Source: Dr. Bill Musgrave, American Gold Exchange
Austin— Gold rose 0.7% to its highest price in nearly six months after ECB President Mario Drahgi, as expected, announced a detailed program to buy the bonds of beleaguered eurozone nations. The plan stoked global risk appetite, rallying commodities and driving the S&P 500 to its highest level since 2008. The euro jumped to a two-month high; the dollar dropped and Treasurys hit a three-week low as investors shifted monies out of safe havens. Gold, which can trade as a safe haven or a risk asset, tracked commodities higher and received a lift from the falling dollar. But its gains were curtailed after ADP reported that over 200,000 private-sector jobs were added in August, casting a shadow on prospects for another round of quantitative easing from the Fed later this month. Silver outpaced gold by gaining 1.1% while platinum and palladium added 0.7% and 0.1%, respectively.
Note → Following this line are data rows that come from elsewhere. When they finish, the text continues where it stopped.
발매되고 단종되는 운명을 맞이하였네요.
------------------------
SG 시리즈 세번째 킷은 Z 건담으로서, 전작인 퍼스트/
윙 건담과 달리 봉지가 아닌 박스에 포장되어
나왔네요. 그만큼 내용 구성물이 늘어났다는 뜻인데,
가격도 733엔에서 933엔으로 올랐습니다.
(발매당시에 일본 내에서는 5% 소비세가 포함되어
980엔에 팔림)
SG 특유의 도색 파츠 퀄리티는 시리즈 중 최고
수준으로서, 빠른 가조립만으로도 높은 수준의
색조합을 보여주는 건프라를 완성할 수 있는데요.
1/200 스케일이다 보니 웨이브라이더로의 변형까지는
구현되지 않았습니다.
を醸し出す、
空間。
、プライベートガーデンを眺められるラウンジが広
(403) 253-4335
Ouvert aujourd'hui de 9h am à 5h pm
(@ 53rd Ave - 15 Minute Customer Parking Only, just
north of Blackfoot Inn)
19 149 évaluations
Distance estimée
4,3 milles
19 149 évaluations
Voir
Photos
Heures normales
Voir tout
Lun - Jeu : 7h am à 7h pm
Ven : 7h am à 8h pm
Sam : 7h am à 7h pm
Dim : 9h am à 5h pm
At the close: December gold gained $11.60 to $1,705.60; December silver rallied 34 cents to $32.67; October platinum added $10.80, to $1,586.40; and December palladium, gained 80 cents to $647.75 an ounce.
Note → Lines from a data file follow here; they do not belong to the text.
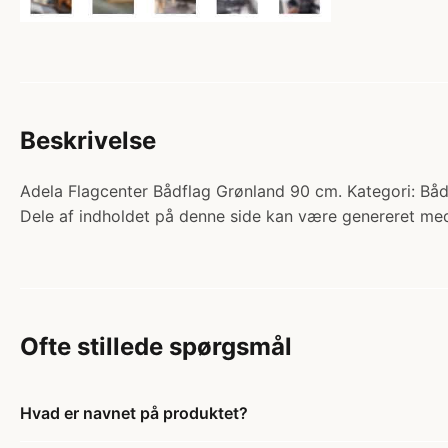
Beskrivelse
Adela Flagcenter Bådflag Grønland 90 cm. Kategori: Bådfl
Dele af indholdet på denne side kan være genereret med
Ofte stillede spørgsmål
Hvad er navnet på produktet?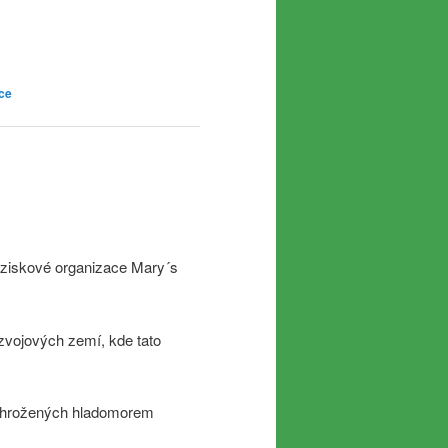
ce
 neziskové organizace Mary´s
ozvojových zemí, kde tato
í ohrožených hladomorem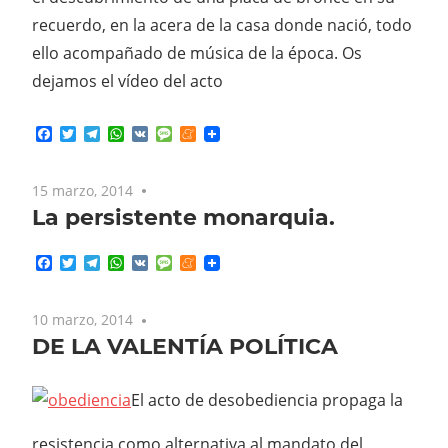
recuerdo, en la acera de la casa donde nació, todo
ello acompañado de música de la época. Os
dejamos el vídeo del acto
Facebook
Twitter
Telegram
WhatsApp
VK
Message
Meneame
15 marzo, 2014
No comments
La persistente monarquia.
Facebook
Twitter
Telegram
WhatsApp
VK
Message
Meneame
10 marzo, 2014
No comments
DE LA VALENTÍA POLÍTICA
El acto de desobediencia propaga la
resistencia como alternativa al mandato del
Citi foreign exchange analyst Tom Fitzpatrick expects gold to reach $2,500 in the next six months, based on technical similarities to its big breakout in 2007. In a note to clients today, as Business Insider reports, Fitzpatrick compared the current gold market to the start of the six-month acceleration that resulted in a rally of 60% in 2007. He says Citi believes "this trend could end up giving us a similar percentage move to that seen in the 1979-1980 bull market," which would bring gold to "an ultimate peak closer to $3,400 to $3,500." Whether or not it reaches that lofty height, Fitzpatrick says, "we believe this move is far from over and still expect gold to be an outperforming asset for some years to come."